Dunking is out of the question. Anyone taller than five feet, five inches tall can play center on this court and most of the shots are non-jumping heaves that air-ball well below the net-less, iron hoops.

With buckets hard to come-by, the kids keep score by ones, and the team with five players is ahead of its man-down counterpart until a half-naked infant chasing a chicken spill onto the court, interrupting play for good.

The Zapatistas emerged from the jungle and took over several towns in Chiapas in the name of Indian rights and socialism on Jan. 1, 1994.

A cease-fire took hold after only a few days, but hundreds of rebel strongholds like Carmen Patate - which the Zapatistas have renamed Javier Hernandez in honor of a local guerrilla combatant who disappeared during a battle with government soldiers in the early days of the rebellion - have survived since then without government funding.

Rebel communities are often little more than a spattering of wood-framed, metal-roofed shacks, but a basketball court can usually be found next to a simple school or medical clinic.

The Zapatistas have not forgotten soccer. Most communities have a set of soccer goals. Murals in other parts of Chiapas depict ski-masked rebels pulling off bicycle kicks. The group's colorful spokesman, Subcomandante Marcos, even recently challenged international powerhouse Inter Milan to a series of exhibition matches in Mexico and Italy.

But basketball has struck a chord with many in rebel areas. At large Zapatista gatherings, teens hit the court wearing ski masks or bandannas that cover their faces.

Regulation-size courts with 10 foot high rims are commonplace in Chiapas, where a state and federal infrastructure program built thousands of them in the 1980s. Today, they are one of the few remaining signs of government influence in Zapatista strongholds.

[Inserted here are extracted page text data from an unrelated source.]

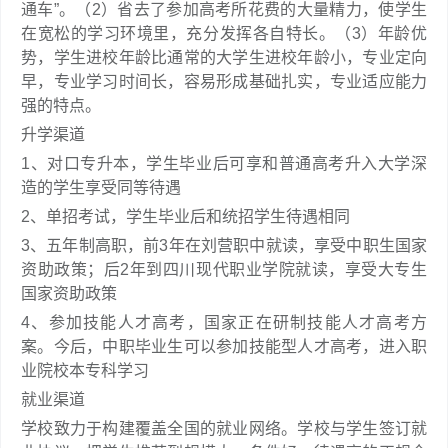
通车”。（2）省去了参加高考所花费的大量精力，使学生
在宽松的学习环境里，充分发挥各自特长。（3）年龄优
势，学生进校年龄比通常的大学生进校年龄小，专业定向
早，专业学习时间长，容易形成基础扎实，专业适应能力
强的特点。
升学渠道
1、对口专升本，学生毕业后可享和普通高考升入大学深
造的学生享受同等待遇
2、单招考试，学生毕业后和统招学生待遇相同
3、五年制高职，前3年在刘营职中就读，享受中职生国家
资助政策；后2年到四川现代职业学院就读，享受大专生
国家资助政策
4、参加技能人才高考，国家正在研制技能人才高考方
案。今后，中职毕业生可以参加技能型人才高考，进入职
业院校本专科学习
就业渠道
学校致力于构建覆盖全国的就业网络。学校与学生签订就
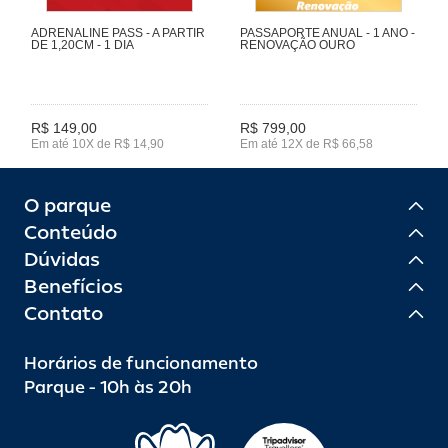
ADRENALINE PASS - A PARTIR
PASSAPORTE ANUAL - 1 ANO -
DE 1,20CM - 1 DIA
RENOVAÇÃO OURO
R$ 149,00
R$ 799,00
Em até 10X de R$ 14,90
Em até 12X de R$ 66,58
O parque
Conteúdo
Dúvidas
Benefícios
Contato
Horários de funcionamento
Parque - 10h às 20h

"It can become the soul of a community, something everyone can get behind and support," said Felipe Lopez, a researcher at UCLA's North American Integration and Development center who hails from the town of San Lucas Quiavini, in rural Oaxaca.

Lopez said that like in Chiapas, government programs built courts alongside municipal buildings in rural areas of Oaxaca - often because there was no space to carve a full-sized soccer field into hillsides.

"They say every village in Oaxaca, like Chiapas, has a basketball court," said Lopez, who noted that officials in one Oaxacan hamlet, San Pablo Macultianguis. "Sometimes there's not much else there."

The influence of thousands who have left mountain communities and migrated to the United States for higher-paying jobs have made U.S. basketball stars household names in much of Oaxaca and Guerrero, as well as parts of Chiapas not sympathetic to the Zapatistas. Money sent home to migrant towns has helped buy satellites that beam in NBA games.

Things are different in rebel territory, however. Like most of his friends, 11-year-old Gabriel Hernandez said he had never heard of Shaq or Kobe and didn't even know who Michael Jordan is. But he's a mean ball-handler with his right hand and is improving with his left.

"A team from here played in a tournament a while back in La Garrucha," Hernandez said, referring to a larger, nearby Zapatista community when asked about playing basketball professionally. "I think they could have won money there. But they lost."